Talend Rough Draft

Here is a rough draft of an article I’ve been working on profiling Talend. Hope this sheds a little more light on the company. I’d love to hear what you guys think.

Very best,


Talend: Big Data Disruptor?

Big data is all the rage. In fact, 82% of organizations are in the process or planning to adopt big data technologies. It is extremely difficult dealing with millions of data points stored in multiple locations, in different formats, but with the help of Talend (NASDAQ: TLND), companies can go “from zero to big data without coding in under 10 minutes.” Let’s see if this big data player is worthy of your investment dollars.

Big Introduction
The proliferation of data in the past few years has created bottlenecks for companies trying to make the best use of it. In today’s day and age, data primarily comes from three locations, on-site databases, in the cloud (just a huge warehouse of servers that allow companies like Amazon (NASDAQ: AMZN) to sell extra computing power and storage), and machine data like cars or internet connected devices. With data coming from all these places, it becomes difficult to aggregate the data to analyze it.

This is where data integrators like Talend come into play. The company is an open source software platform that allows businesses to move data where it needs to go in order to make the best decisions possible. Talend is not just another data integrator though, it is on the cutting edge of the big data and cloud movements. Legacy data integration providers, like Informatica and IBM (NYSE: IBM) have not transitioned well to the big data and cloud spaces. On the other hand, Talend’s big data and cloud portions of its business have increased more than 100% YoY in each of the past 9 quarters. This is why Talend’s revenue is actually accelerating. In 2015, revenue grew 21% to $76 million and in 2016 revenue soared 39% to $106 million. When you see a company’s revenue growth accelerate, find out why.

Big Differentiation
Talend has a couple differentiators from legacy data integration players. To be clear, Talend is not a top dog in the traditional data integration space but it is quickly stealing market share in the big data and cloud integration portions of the overall market. These two segments, as stated, have grown over 100% for the last 9 quarters versus the industry’s 22% growth for big data and cloud integration. Three main reasons reveal why Talend is doing so well in this space.

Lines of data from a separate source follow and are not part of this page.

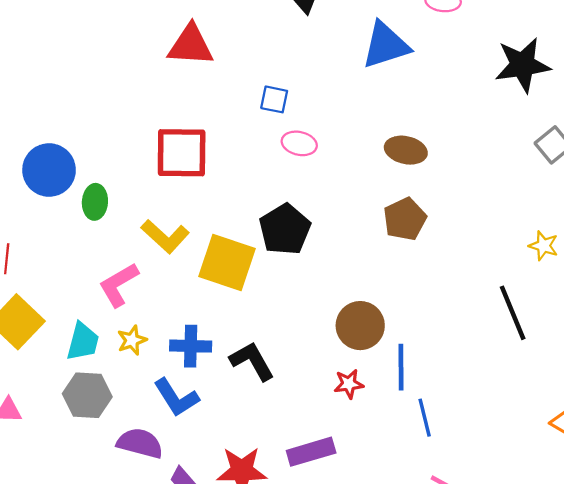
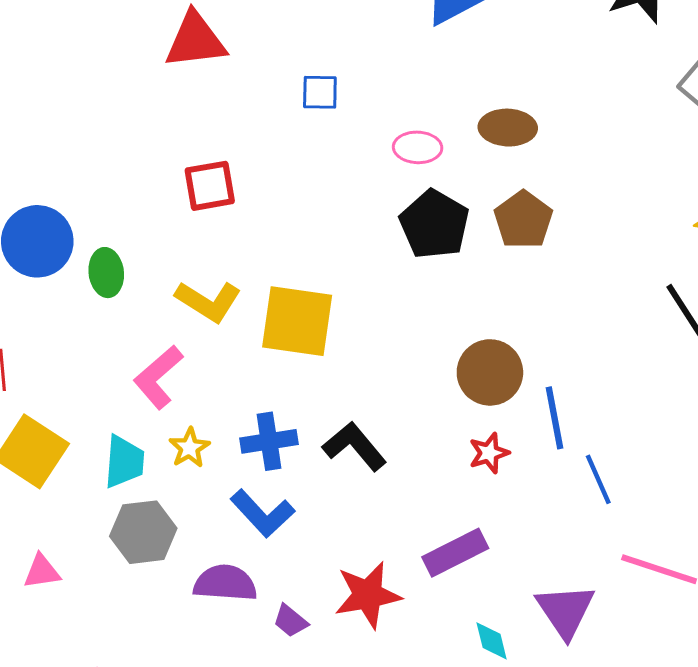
pink ellipse: (299, 143) -> (418, 147), moved
red square: (182, 153) -> (210, 186), size x0.7
black pentagon: (285, 229) -> (434, 224), moved

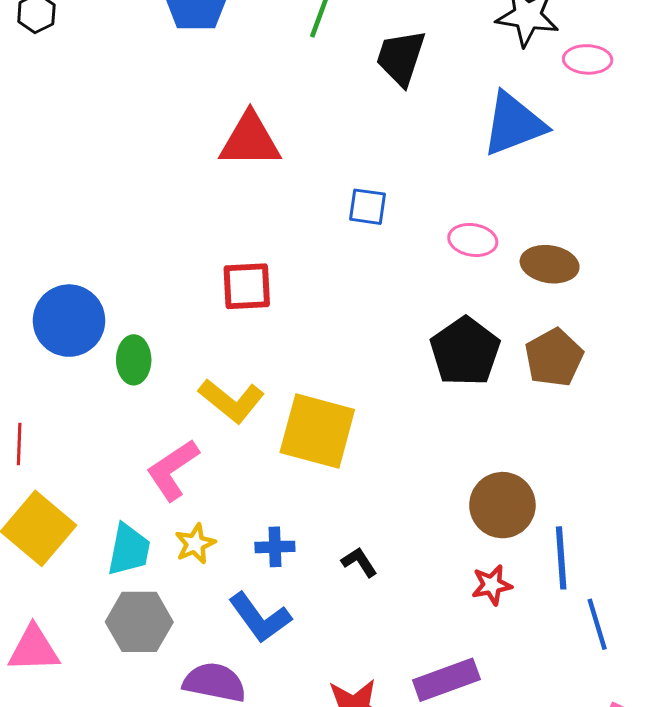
pink ellipse: (418, 147) -> (473, 240), moved
blue cross: (269, 441) -> (275, 547), size x0.7
black L-shape: (355, 446) -> (359, 562), size x0.6
pink triangle: (42, 572) -> (34, 649), size x1.4

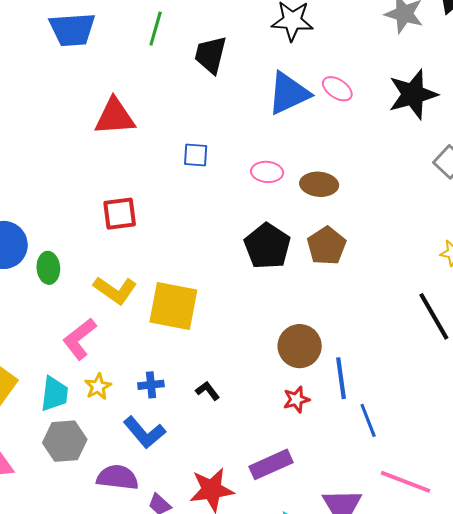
pink ellipse: (588, 59) -> (337, 89), moved, turned 36

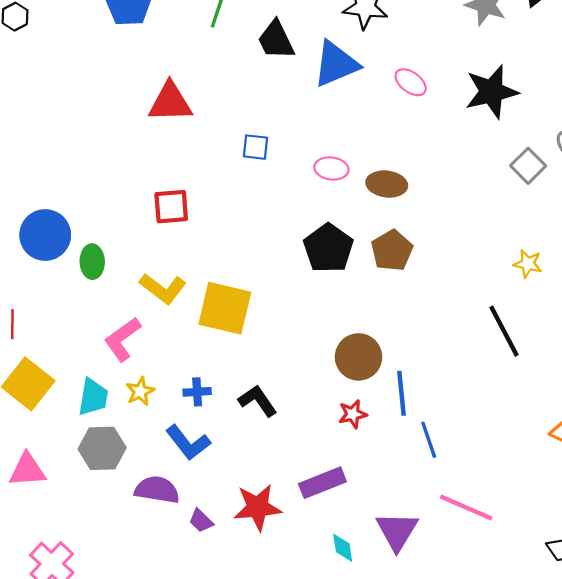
black trapezoid: (211, 55) -> (276, 40), turned -42
blue triangle: (288, 93) -> (336, 64), moved
black L-shape: (208, 391) -> (258, 401), size x1.5

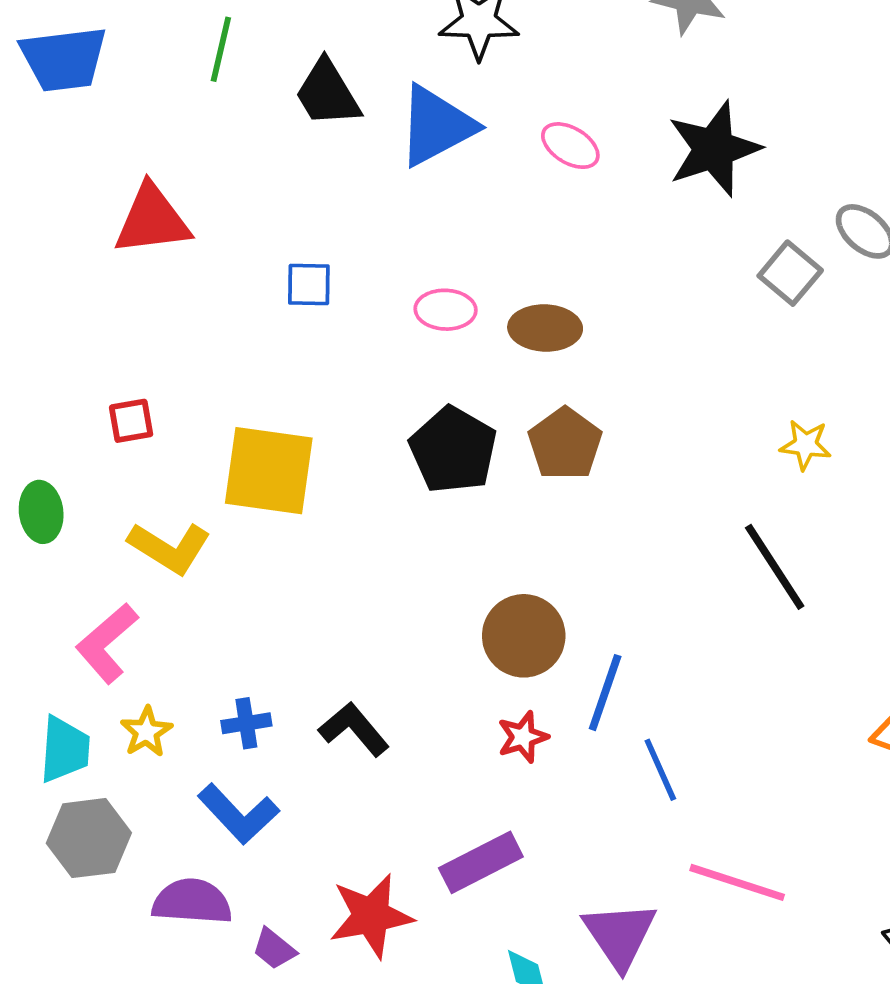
red square: (171, 207) -> (131, 421), moved, size x0.7
yellow square: (225, 308) -> (269, 471), moved
blue line: (402, 393) -> (605, 693), turned 30

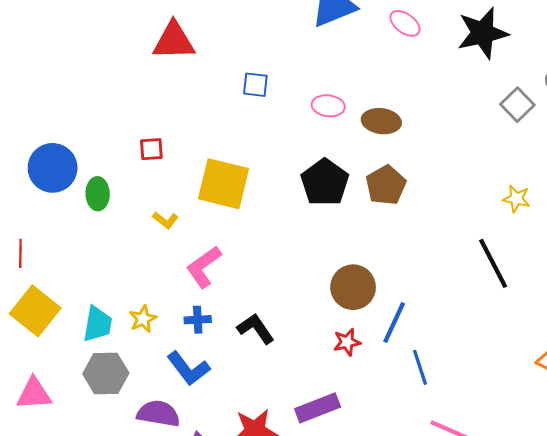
yellow L-shape: (170, 548) -> (165, 220), size x0.6
pink L-shape: (107, 643) -> (204, 267), moved

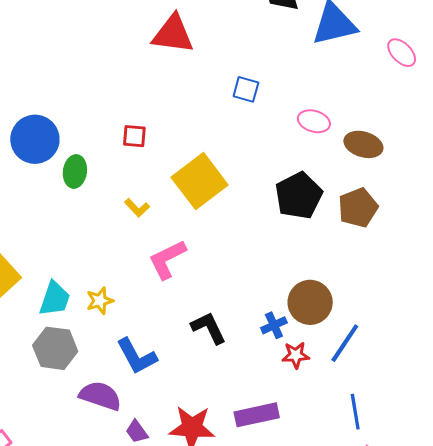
yellow square: (224, 184) -> (200, 181), turned 30
blue cross: (198, 320) -> (274, 325), moved, turned -30
blue line: (420, 367) -> (355, 412), moved

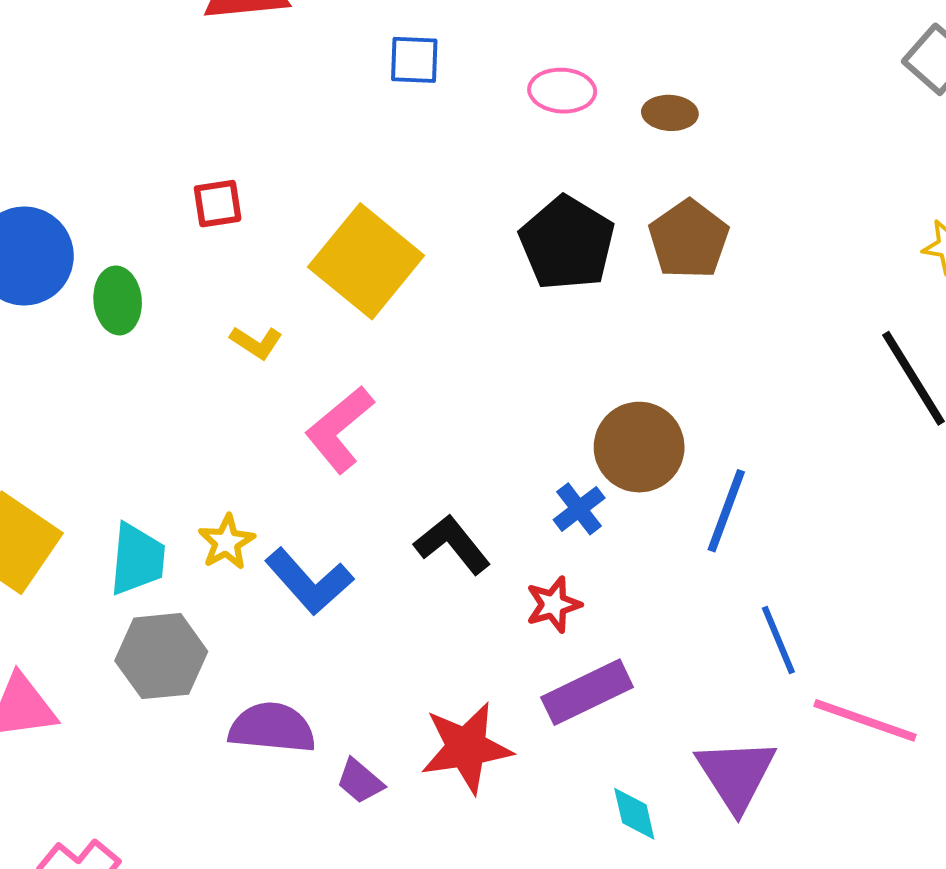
brown ellipse: (363, 144) -> (670, 113), size x0.7
red star: (296, 355) -> (553, 605), moved
blue L-shape: (137, 356) -> (309, 581), moved

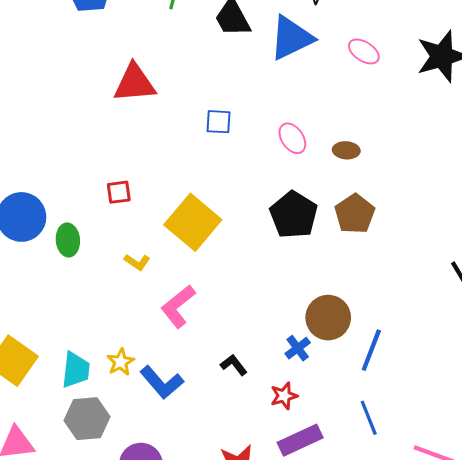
pink ellipse: (562, 91) -> (292, 138), turned 52
black L-shape: (452, 544) -> (234, 365), size x0.7
blue line: (778, 640) -> (369, 418), moved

First, Talend is made to run on Hadoop (just think of Hadoop as a way to store and analyze an insane amount of data). Talend ran a study and boasts it can run at least 5x faster than the current big data analysis software. This makes a huge difference when petabytes (1,000 terabytes) of data need to be analyzed.

Second, Talend is open source software so thousands of developers have enhanced the platform. Talend has millions of downloads of its Open Studio, the open source version of its products. This will lower sales and marketing costs in the future because developers come across the open source products and try them out, then upgrade to paid versions. Talend’s dollar based expansion rate, the proxy for upsells, has stayed above 120% for the last 12 quarters, hitting 125% in the latest. Plus, Talend is compatible with over 1,000 different data sources (i.e. applications like salesforce.com or different databases). Since it is open source, there is a real network effect that strengthens the ecosystem and integration capabilities.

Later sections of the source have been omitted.